Association of University Students Committed to a Haiti with Rights
- Abbreviation: AUMOHD
- Formation: 2004 -->
- Purpose: Humanitarian aid and development activities in Haiti
- Headquarters: Delmas, Port-au-Prince
- Region served: Haiti
- Official language: French
- President: Evel Fanfan
- Affiliations: Committee for Houses Being Demolished (KODEL)
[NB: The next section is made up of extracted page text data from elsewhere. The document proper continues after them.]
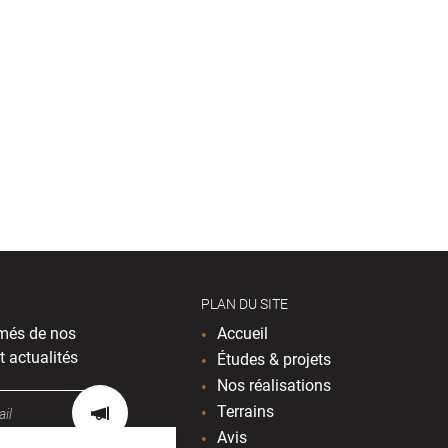
PLAN DU SITE
més de nos
Accueil
t actualités
Études & projets
Nos réalisations
Terrains
Avis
= Association des Universitaires Motivés pour une Haiti de Droits =

Association des Universitaires Motivés pour une Haiti de Droits, or the Association of University Students Committed to a Haiti with Rights, is a non-profit organization engaged in humanitarian aid and development activities in Haiti. AUMOHD works amid disasters, conflicts, chronic poverty and instability. Founded in 2004, it provides assistance to the people of Haiti from its headquarters in the Delmas neighborhood of Port-au-Prince.
Following the 2010 Haiti earthquake, the facilities in Haiti's capital were largely undamaged and have become a community hub for relief efforts.

==Mission statement==
The association has stated that it will:

- promote unity, peace, and solidarity for a Haiti that is in all its parts democratically, judicially, and socially an equal society.
- give legal assistance to people arrested or thrown in prison arbitrarily and illegally.
- help or care for children without means, sick, mistreated, or abandoned in the streets.
- offer a feeding program to children and the vulnerable elderly.
- organize meetings and educational seminars with the purpose of training Haitian families to better understand their rights and their responsibilities.
- organize educational campaigns for civic education, open spaces, colloquia and seminars for making people more aware of human rights.
- work in concert with national as well as international organizations working in the same field.
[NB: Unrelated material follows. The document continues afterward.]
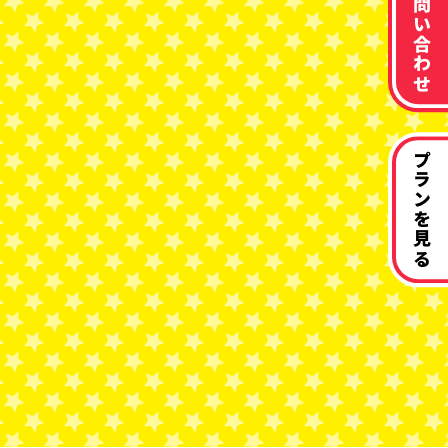
お問い合わせ
プランを見る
==Community Human Rights Councils==
It organizes and convenes human rights councils, helping individuals and families with legal assistance. The councils support the community through information sharing. Four existing Community Human Rights Councils have been convened which are supported through legal advice, legal services, communication, transportation, and social service referrals.

==Conflict==
Following the announcement in 2008 that the Konbit pou lape (Get Together for Peace) military base in Cité Soleil housing the soldiers of the United Nations Stabilization Mission in Haiti would be expanded, the association worked with the Committee for Houses Being Demolished (KODEL) to support the residents of the 155 buildings that were scheduled to be destroyed.

Evel Fanfan, Haitian lawyer and president of the association, has been a target of harassment alongside other members of the organization. Several family members of Fanfan have also been subjected to intimidation.